Now the client’s accounts for the firms look like this:
Firm CBA investment accounts:
- XYZ: 107 shares
- ABC: 50 shares
- GHI: 100 shares
Firm IHG investment accounts:
- CDE: 125 shares
- FGH: 100 shares
- GHI: 25 shares
Firm IHG tries to realize the loss from GHI at tax time, but it is rejected because Firm CBA bought the stock within 30 days for the same client. Due to this, the firm cannot realize that loss, and it is considered a wash sale.
Overall, the use of tax harvesting as means of improving the financial outcomes of your firm’s clients can be extremely effective. Nobody is getting out of paying the taxes they are required to pay. That is not what tax harvesting is about. We are advocates for paying our fair share of taxes. Tax harvesting just helps to offset the amount of taxes paid overall.
The beauty is the combination of all the LifeYield products working together to create a more tax-efficient and positive outcome overall for your client’s investments.
How LifeYield’s Services Improve Client Financial Outcomes
LifeYield’s technological library of service engines offers firms and advisors the upper hand when handling the tax efficiency of accounts. In the end, LifeYield offers a win-win-win for all parties involved.
- Asset Location: Asset location technology reduces the drag across a client’s household of accounts and quantifies the benefits with a dollar sign. Thanks to the proprietary algorithm, tax-smart choices can be made in a matter of seconds.
- Multi-Account Rebalancing: Traditional means of rebalancing look at each account individually – LifeYield looks at all accounts as a household when rebalancing to find the tax-efficient solution that minimizes drift and paves the way for the other engines – allowing harvesting and tax-smart choices at the same time.

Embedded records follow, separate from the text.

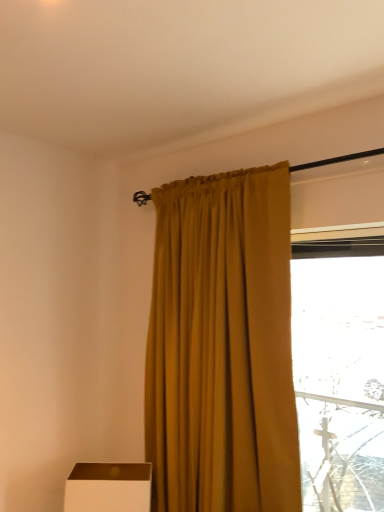 Question: Is mustard fabric curtain at center bigger or smaller than white matte box at lower left?

Choices:
 (A) big
 (B) small

Answer: (A)

Question: From a real-world perspective, is mustard fabric curtain at center physically located above or below white matte box at lower left?

Choices:
 (A) above
 (B) below

Answer: (A)

Question: Which is correct: mustard fabric curtain at center is inside white matte box at lower left, or outside of it?

Choices:
 (A) inside
 (B) outside

Answer: (B)

Question: In the image, is white matte box at lower left on the left side or the right side of mustard fabric curtain at center?

Choices:
 (A) left
 (B) right

Answer: (A)

Question: From a real-world perspective, relative to mustard fabric curtain at center, is white matte box at lower left vertically above or below?

Choices:
 (A) below
 (B) above

Answer: (A)

Question: Looking at their shapes, would you say white matte box at lower left is wider or thinner than mustard fabric curtain at center?

Choices:
 (A) wide
 (B) thin

Answer: (A)

Question: In terms of size, does white matte box at lower left appear bigger or smaller than mustard fabric curtain at center?

Choices:
 (A) big
 (B) small

Answer: (B) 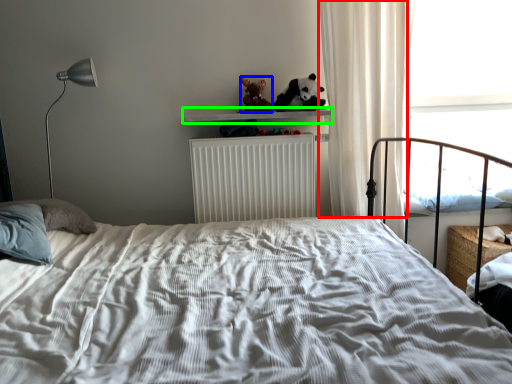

- Tax-Smart Withdrawals: LifeYield looks at a client’s household and pinpoints the accounts that are beneficial for withdrawal when they need the money. It also helps to maximize the returns and minimize tax liabilities across the accounts.
- Tax Harvesting: Going in either direction, LifeYield can identify the gains and losses for prime tax LifeYield makes it possible for tax harvesting to be implemented at a household level and create an automated process.
When it comes to improving the overall client financial outcome, LifeYield’s tax-smart withdrawals have it covered. Using a unified managed household approach – instead of a unified account makes it possible to minimize the tax burden while maximizing the future income, including retirement.